An Introvert’s Guide to University Life

Posted in: First year, Freshers' Week, Undergraduate

As an introvert, a lot of aspects of university life were pretty terrifying to me. From living with people you don’t know, to being showered with outings to nightclubs and events from societies ... let's just say that the beginning of my university journey was pretty overwhelming for a naturally shy person like me who tries to avoid the outside at all costs.

Nevertheless, you can absolutely thrive as an introvert at university, and here’s how I did it!

Meeting new people

If there’s one guarantee about university life, it’s that there’s typically a very rich social life happening all around you. This can range from club nights and parties to events organised by societies and taking part in team sports. Partying is not for everyone and it’s certainly not my scene, so I delved into joining societies throughout my 1st year.

I got to meet a lot of like-minded people and took part in fun daytime social events, most notable being the LitSoc lunch meet-up at a board games cafe, where we got to eat lunch and play board games!

Volunteering is also a great way to not only make a positive change to society but to meet new people at your own pace. There is a myriad of volunteering opportunities at the University of Bath, which you can learn more about on the Student Union website. For me, volunteering allowed me to give back to those in need, whilst also feeling part of the greater university community and meeting new people without the usual pressure of social events.

Since the main objective is the specified volunteering activity, I didn't experience that awkward moment of standing around and not knowing who to talk to, and I got to organically start a conversation with others!

It definitely was not easy to put myself out there, but never feel like you are alone in being nervous or socially anxious.

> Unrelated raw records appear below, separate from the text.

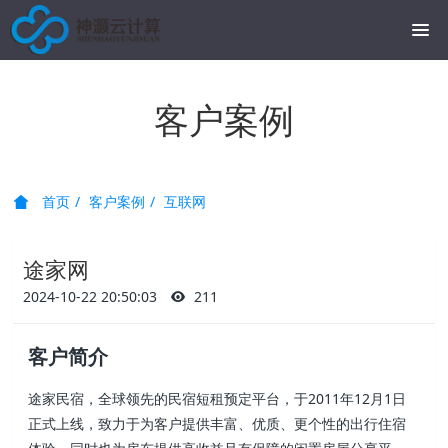
客户案例
首页
客户案例
互联网
途家网
2024-10-22 20:50:03
211
客户简介
途家民宿，全球领先的民宿短租预定平台，于2011年12月1日
正式上线，致力于为客户提供丰富、优质、更个性的出行住宿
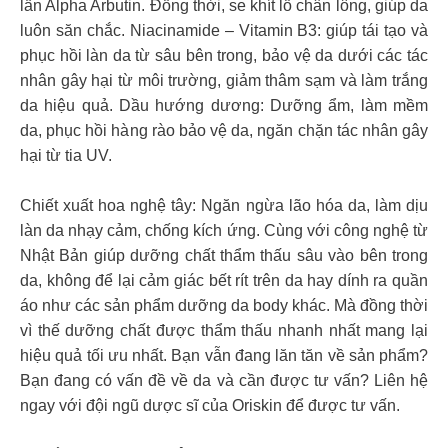
lần Alpha Arbutin. Đồng thời, se khít lỗ chân lông, giúp da
luôn săn chắc. Niacinamide – Vitamin B3: giúp tái tạo và
phục hồi làn da từ sâu bên trong, bảo vệ da dưới các tác
nhân gây hại từ môi trường, giảm thâm sạm và làm trắng
da hiệu quả. Dầu hướng dương: Dưỡng ẩm, làm mềm
da, phục hồi hàng rào bảo vệ da, ngăn chặn tác nhân gây
hại từ tia UV.
Chiết xuất hoa nghệ tây: Ngăn ngừa lão hóa da, làm dịu
làn da nhạy cảm, chống kích ứng. Cùng với công nghệ từ
Nhật Bản giúp dưỡng chất thẩm thấu sâu vào bên trong
da, không để lại cảm giác bết rít trên da hay dính ra quần
áo như các sản phẩm dưỡng da body khác. Mà đồng thời
vì thế dưỡng chất được thẩm thấu nhanh nhất mang lại
hiệu quả tối ưu nhất. Bạn vẫn đang lăn tăn về sản phẩm?
Bạn đang có vấn đề về da và cần được tư vấn? Liên hệ
ngay với đội ngũ dược sĩ của Oriskin để được tư vấn.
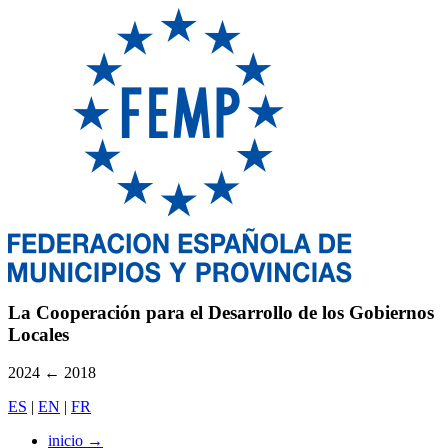
La Cooperación para el Desarrollo de los Gobiernos
Locales
2024
←
2018
ES
|
EN
|
FR
inicio
→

As freshers, everyone is in the same boat and very likely to welcome conversations and potentially new friendships.

Venturing outside

I would be telling a bare-faced lie if I claimed that I never spent some weekends hibernating in my accommodation building. I definitely enjoy my own company a lot of the time, but I had to remind myself that there is a greater world out there than YouTube videos and BBC iPlayer movies.

Living in the city of Bath, there are so many fascinating historical attractions, museums and general activities to experience. The realisation that I was living in a city that thousands of tourists travel far to visit and learn more about gave me the motivation to break out of my comfort zone and explore. My friend and I had a wonderful outing where we visited the numerous historical sites in Bath, some of my personal favourites are The Roman Baths and The Circus.

A photo of a Roman Bath A photo of 'The Circus' attraction, which is of a curved building and a large space of grass

Moreover, I slowly overcame the tendency to lock myself in my room for long periods of time to study. Everyone's study style is unique and personal to them, but it was surprisingly refreshing to study either by myself or with my friends in the Library, on the grass, or in any other available study spaces. Studying outside of my room isn't something I can do all the time but when I can, simply making the effort to change my environment and/or be around other people, is a great motivator for learning and can also avoid burnout.

Being authentic

I think it's important to consider that there is a variety of experiences people can have at university. Social media and the greater Internet can often paint a monolithic student life that feels isolating and jarring for people with niche interests and different personalities.

A big struggle I faced was the idea that I had to tick off a checklist of events and activities to have the best university experience, but I came to realise that I was trying to be a different person, rather than myself. As corny as it sounds, there is a certain ease I began to feel months into being at university when I started being open about my dorky interests and avoided going to events that to me would feel mentally draining!

The start of my university life has been a tumultuous journey to process and reflect on, and with my destination still far in the distance, it is a journey I am thrilled to continue travelling.